Wesley looked up at Nadia and didn't say a thing then. But he remembered what he and his sister had learned from their mother about the sanddollar on one of those excursions she'd taken them on - it was the "shadow of the child" with its beating arms of light, and the hordes of the dead, all of them, could enter even the smallest disk for their midday rest as they were chased and eaten by the sun. The information as it grew in him seemed to be about a people who, though they were gentle and easily exterminated, were far more dangerous in their stories than the conqueror would ever guess, and Wesley didn't know exactly what this might bring him, and if he could properly carry it as a man, he didn't know this either. He loved the roses, the hard knowledge which came with them, but he didn't know finally what had stunned his father and whether or not his mother had meant to break him and break herself. Her prolonged hostilities and the way she let them settle on their land, their house, the roses her husband touched every day in his fight for their survival honed her and her violence like her leather gloves, nearly seamless, allowed no room for counter agitation. What conclusions for Wesley could there be about women, his mother's pride, elegance, her sense of persistence as a woman turning slowly toward a motionlessness in herself, summoning no duration. Nadia looked out from where they stood and in every direction there was the sky, this fresh water ocean beneath it, the "Bear" poised equally in the emptiness, drawing all that might swirl around it into the scale of its sleep, its riddles falling under the grindstone of its dreams. She was afraid almost to say anything, the fear of having it be a stutter, she could not hold the withdrawal marking women like an invisible tattoo wherever they have been born and gone numbering each woman with a disguise. The stutter, though it wanted everything for itself, needed irritation. But she knew she was more than a little upset. Stutters were another way of saying she liked Wesley and was afraid to stumble over anything, especially the wrong words. It was Wesley's half whisper that got her. That and the way he touched her fingers asking if she was gonna be OK? Nadia had never asked herself how long a man stays around, women or men, the throw of those dice was probably the same.

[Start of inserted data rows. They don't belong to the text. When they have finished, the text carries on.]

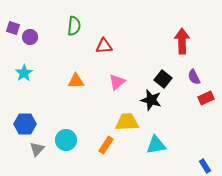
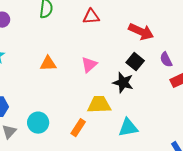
red arrow: (182, 41) -> (141, 32), moved, turned 115
red triangle: (104, 46) -> (91, 17), moved

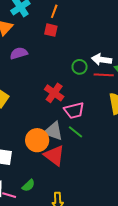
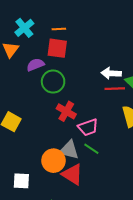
orange line: (54, 11) -> (59, 29), turned 72
red square: (51, 30) -> (57, 48), size x1.5
purple semicircle: (19, 53) -> (35, 65), moved
green circle: (80, 67) -> (53, 82), moved, size x1.5

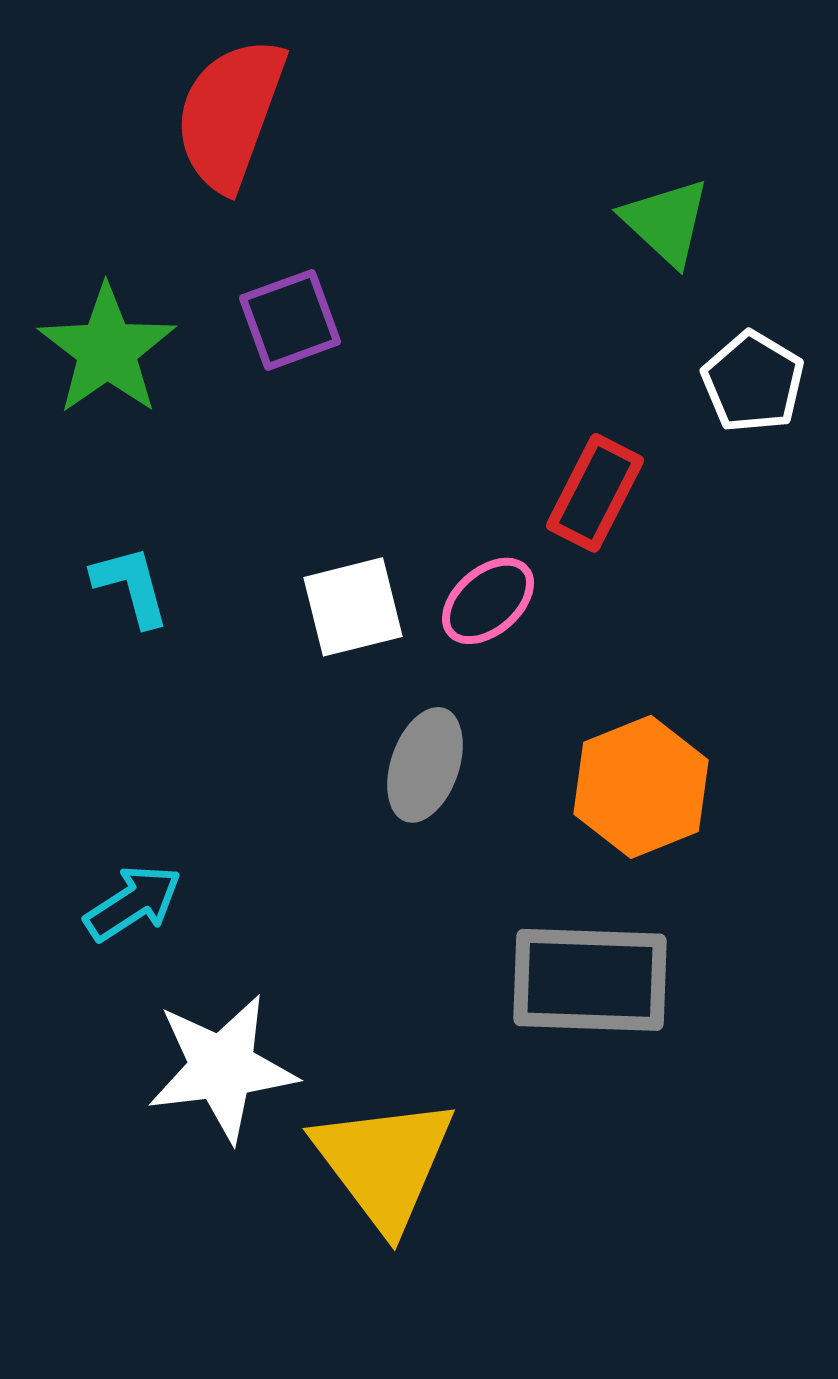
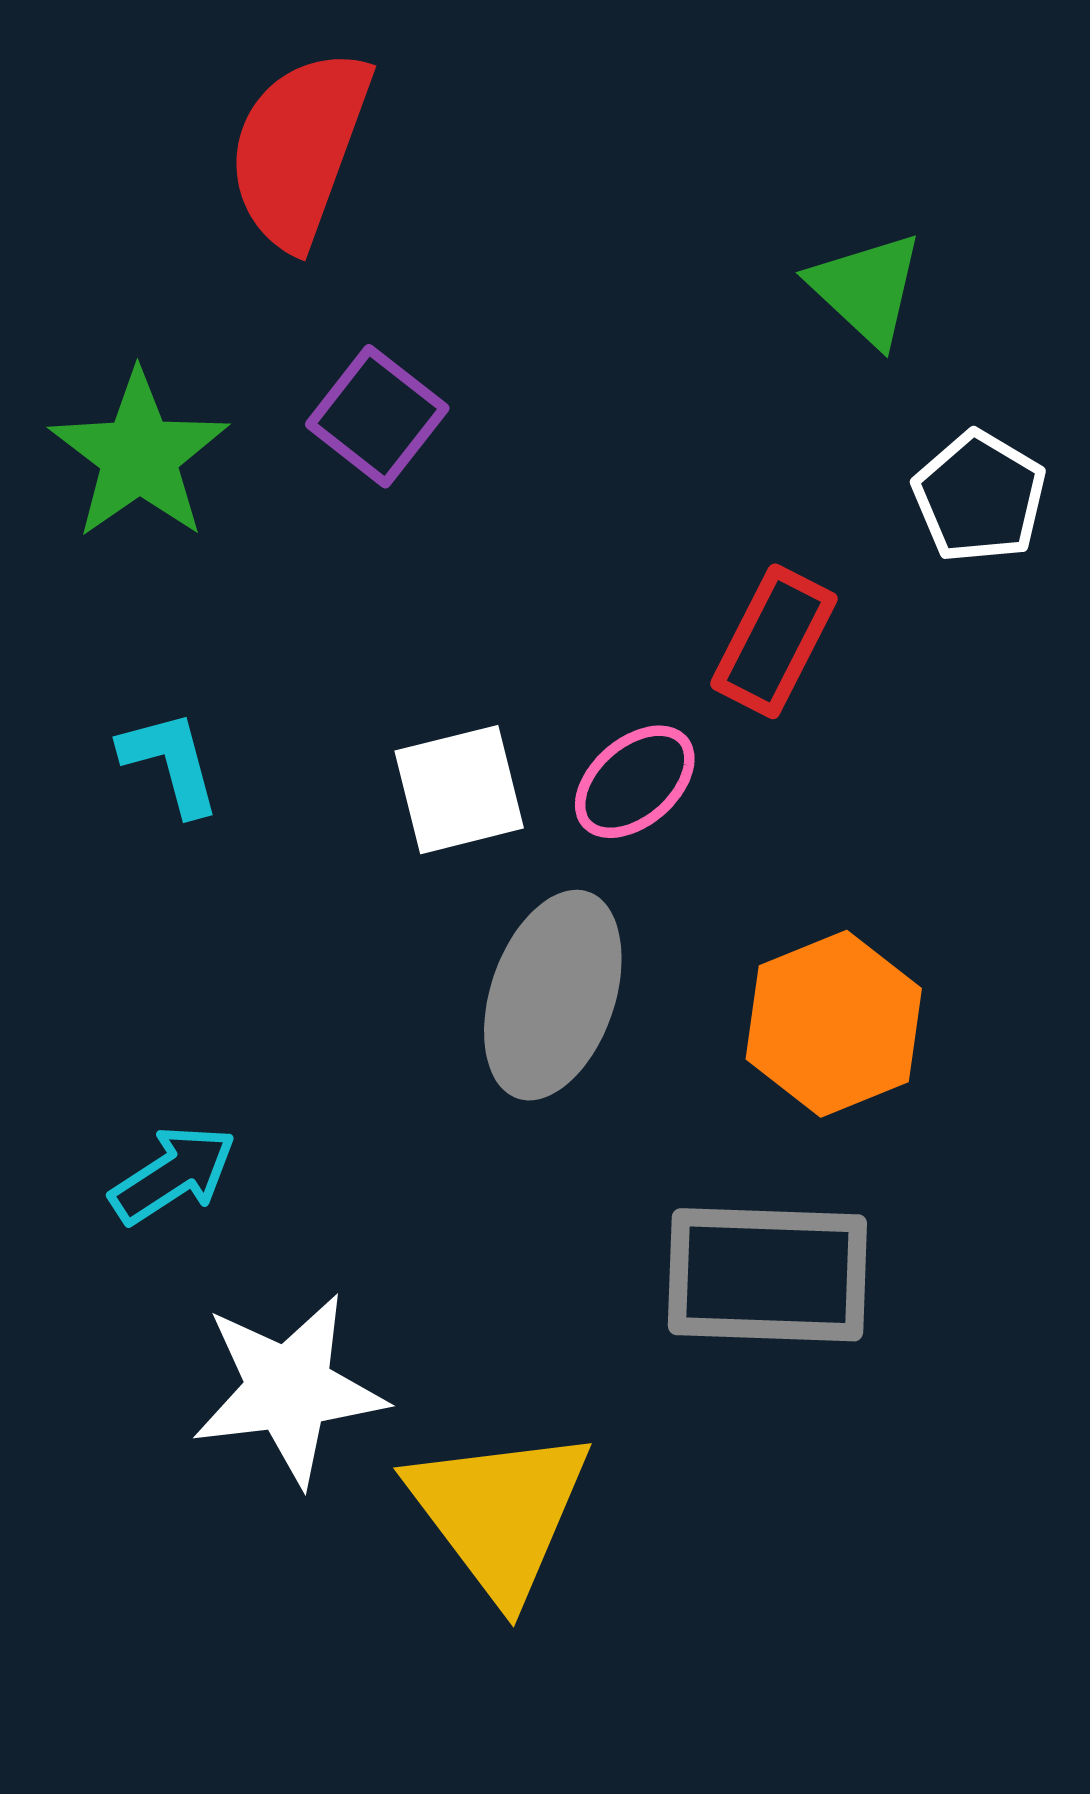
purple square: (290, 320) -> (377, 416), turned -32
gray ellipse: (425, 765) -> (553, 995), size x1.4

"All this sand and sky," Wesley quietly announced, "and not one piece of grass to chew on either."

How was she, Nadia, to take such a comment, suddenly grown afraid of words as she had. And now this easy flow from Wesley, quick and exact to catch the simplest breeze.

"Wesley?" Nadia suddenly asked. It was only one word but she was surprised she hadn't stumbled over it. In the absence of a blade of grass Wesley took some sand, cupped his hand, and let it slip through as a wavering spray.

"Take me to a motel." Now it was five words. She hadn't done a bad job.